Team USA has skill, but critics point to forwards such as Justin Abdelkader (19 goals, 42 points for the Detroit Red Wings last season) and Brandon Dubinsky (17 goals, 48 points for the Blue Jackets), and see more grinders than game changers.
"We're going to try and do a little bit of everything," Dubinsky said. "I think we've got some grit. I think we've got some skill, speed. [Tortorella] wants to play a north-south game like he usually does. We'll be a good forechecking team and one that can score some goals too."
That remains to be seen, but Tortorella and his staff assembled a top line of Max Pacioretty, Joe Pavelski and Patrick Kane that combined for 114 goals last season. Kane won the Art Ross Trophy with 46 goals and 60 assists for 106 points with the Chicago Blackhawks.
The other lines have Derek Stepan centering Blake Wheeler and Zach Parise, Ryan Kesler between Abdelkader and T.J. Oshie, and Dubinsky with David Backes and either Kyle Palmieri or James van Riemsdyk.
On defense, Ryan McDonagh and John Carlson were together, Ryan Suter and Dustin Byfuglien were a pair, and Matt Niskanen had Erik Johnson or Jack Johnson next to him.
Tortorella has to choose among goaltenders Ben Bishop, Jonathan Quick or Cory Schneider for the first pretournament game against Team Canada in Columbus on Friday (7 p.m. ET; ESPNU, SN, TVA Sports).
"With the strength of our goaltending, it allows us to take a few more chances along the way," Tortorella said.
Expect Tortorella to tinker with the lineup before the first preliminary round game against Team Europe at the Air Canada Centre in Toronto on Sept. 17 (3:30 p.m. ET; ESPN2, SN, TVA Sports).
"Don't get married to that as far as what we had out there," Tortorella said. "We'll probably start that way the first exhibition game, but as we go through the next little while, although it's not a lot of time, there could be some changes.

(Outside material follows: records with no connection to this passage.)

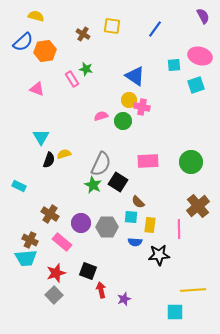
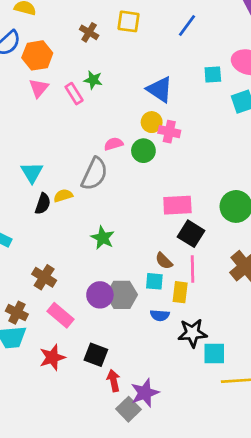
pink triangle: (37, 89) -> (39, 88), moved, turned 49
gray semicircle: (101, 164) -> (94, 174), moved
black square: (118, 182) -> (191, 234), moved
purple circle: (81, 223) -> (100, 295), moved
pink line: (179, 229) -> (192, 269), moved
gray square: (54, 295) -> (128, 409), moved
purple star: (124, 299) -> (145, 393), size x1.5
cyan square: (175, 312) -> (214, 353), moved

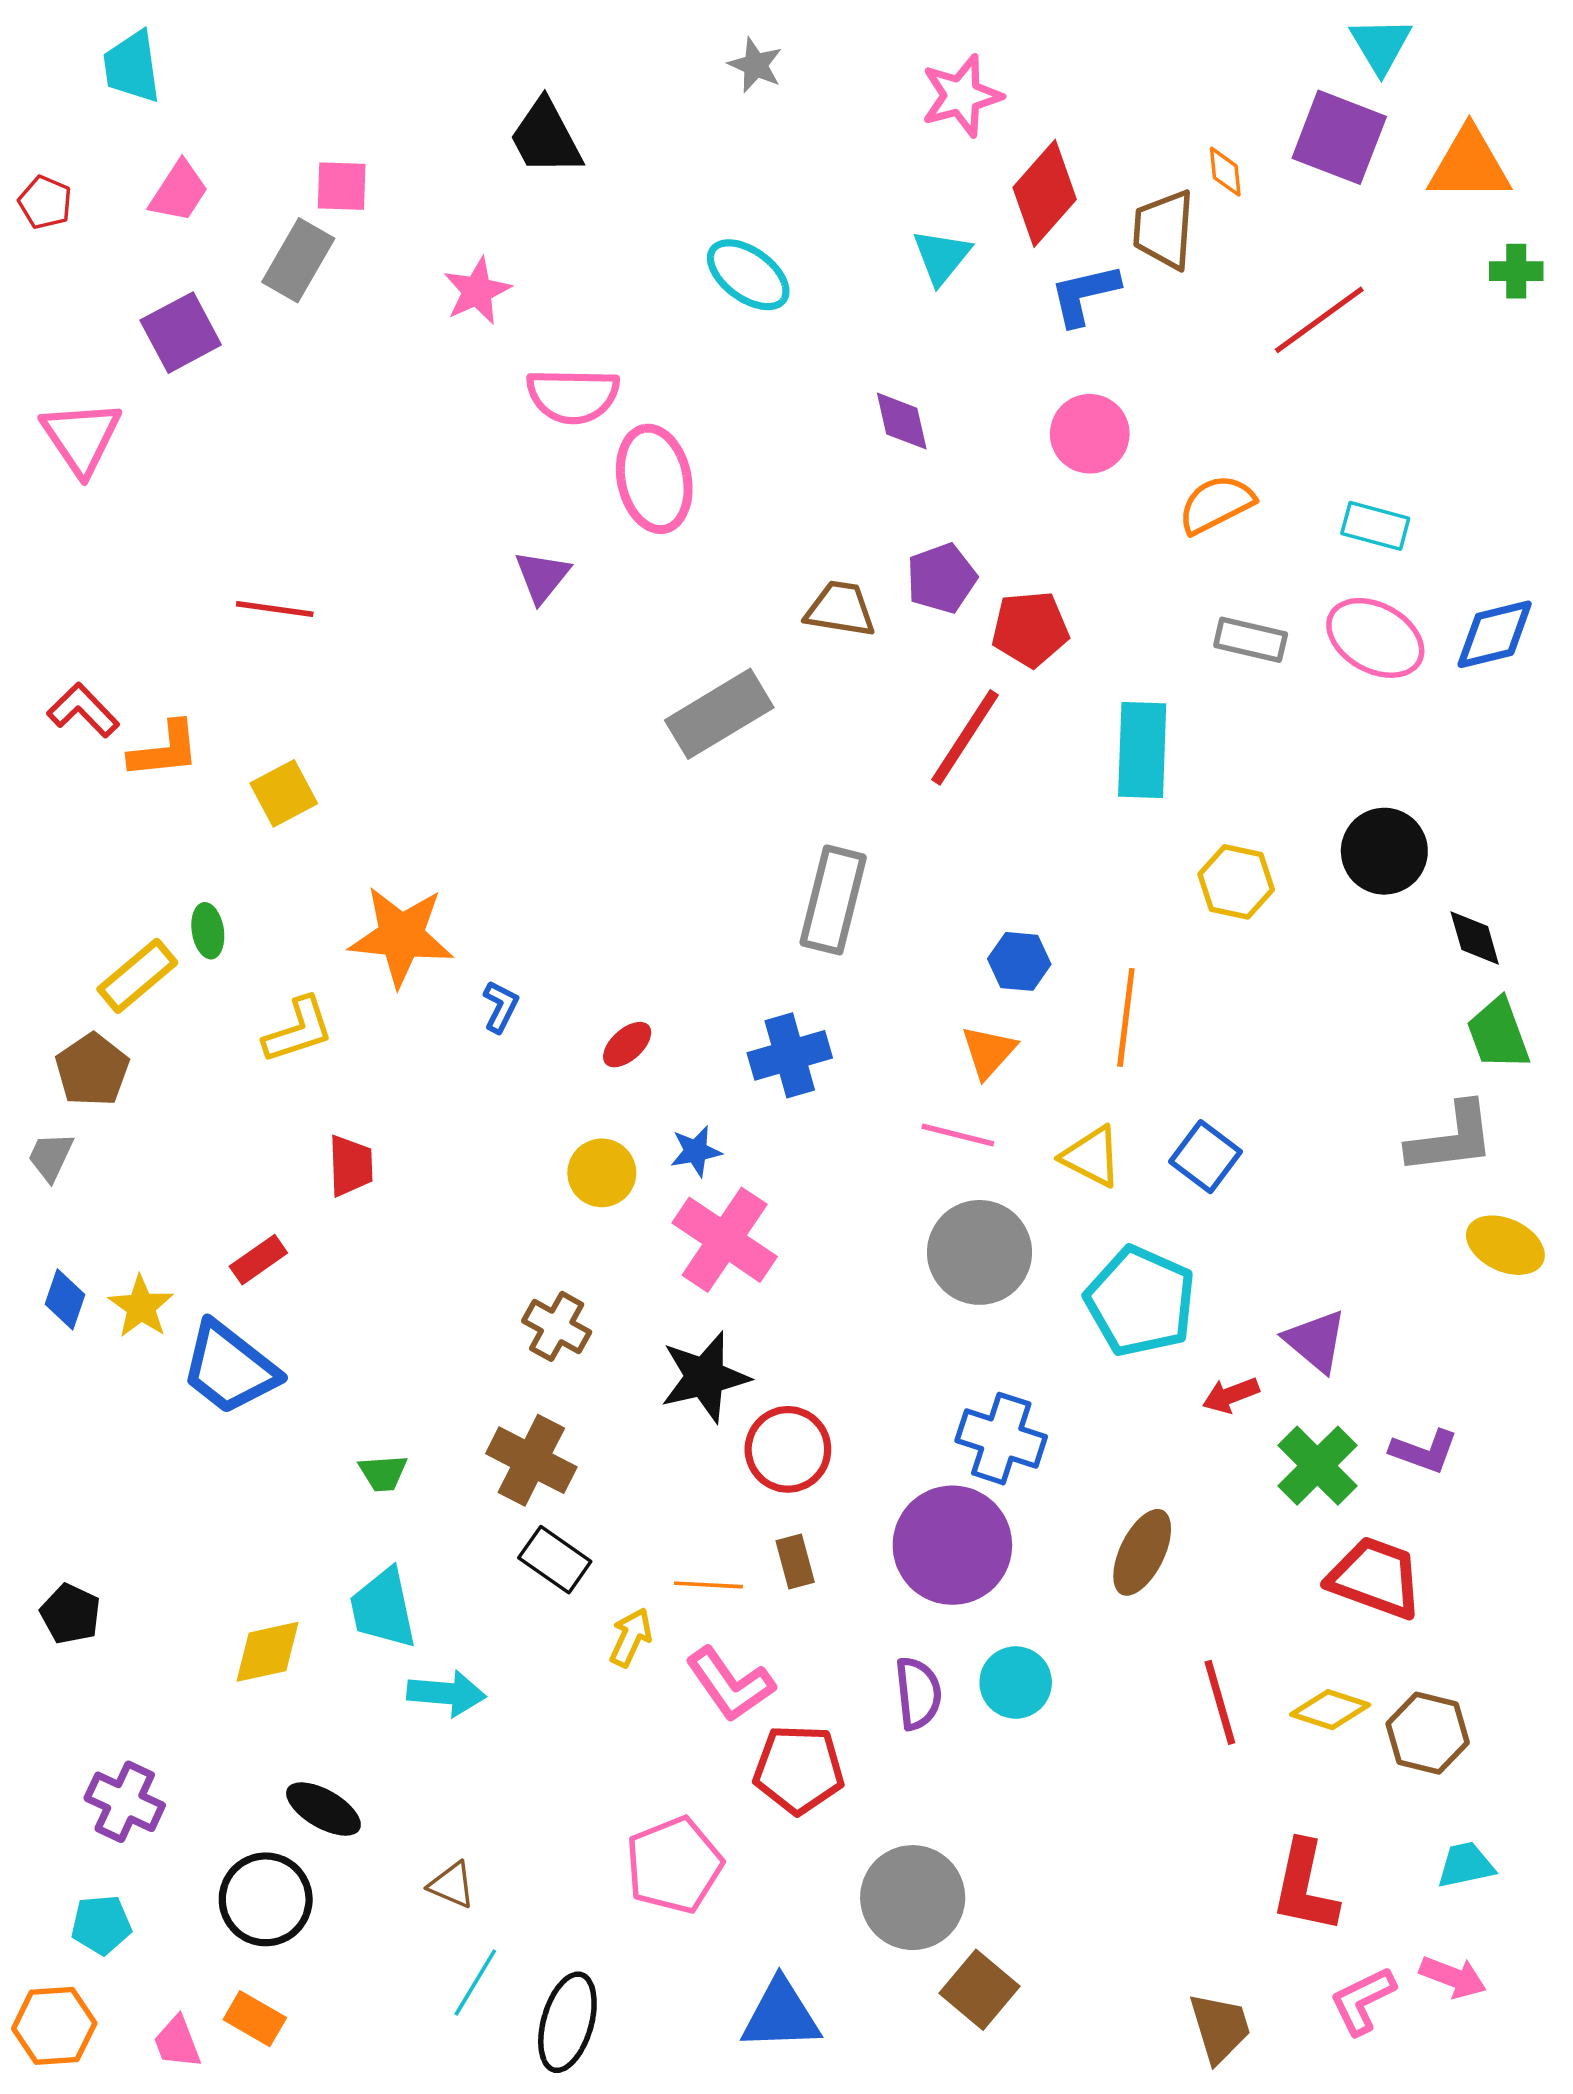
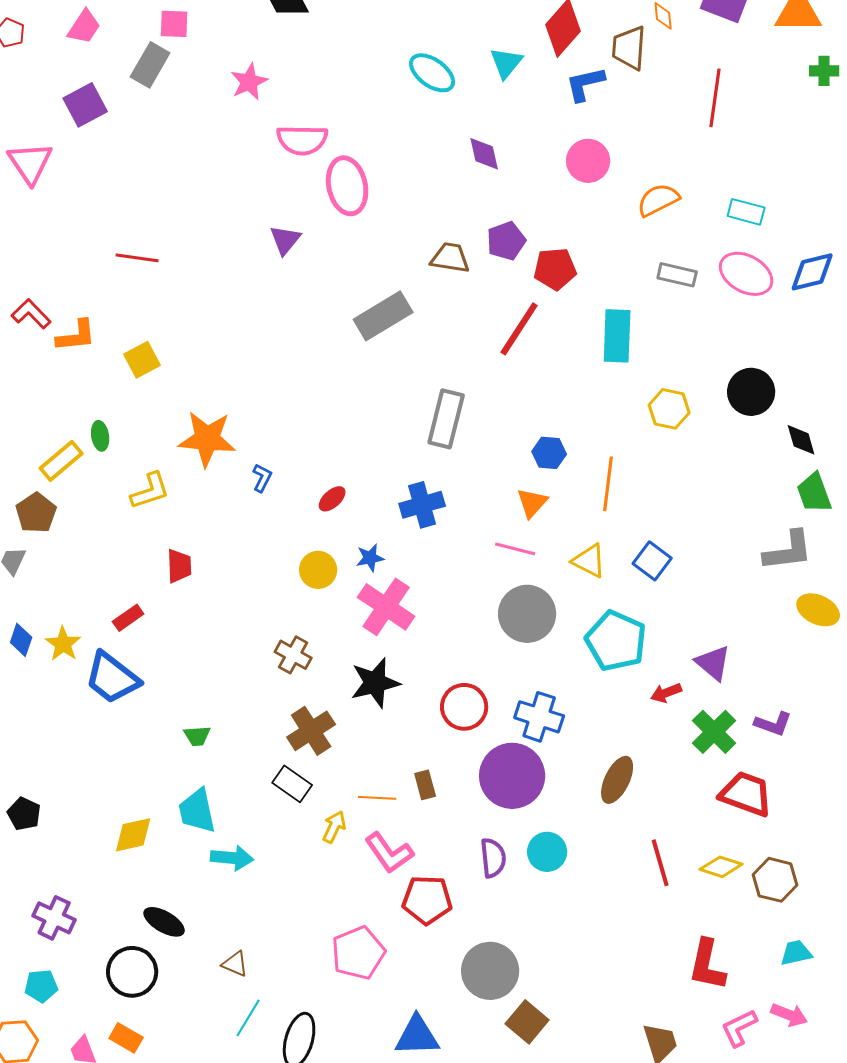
cyan ellipse: (748, 275) -> (432, 73), moved
red line: (1319, 320) -> (715, 98), turned -46
red circle: (788, 1449) -> (464, 707), moved
brown cross: (531, 1460) -> (311, 731), moved, turned 30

"There's no scientific method in putting them together. We wanted to see some people. I wanted to see Pavelski and Kane together. Pacioretty's on the left side right now. The Backes line has an identity there as far as how they're going to play."
Backes said the expected ability to use four lines effectively is similar to when the United States won the silver medal at the 2010 Vancouver Olympics.
"It reminds me of the fourth line we had, which was myself, Bobby Ryan, Ryan Callahan and Chris Drury and you go, 'That group of guys is talented,'" he said. "They're first-, second-line guys on NHL teams. We were out there to provide energy, but we scored some goals at some key times and do all the little things."
Tortorella likes the versatility of Team USA.
"We want to play as quickly and as straight ahead as possible," he said. "We have the skill to make plays getting out of our end zone. We have some people that if we can't make a play, can get it back. We want to go north-south as quickly as possible and have some grind in our game when we need to.
"We can play different ways as needed within the game and game to game."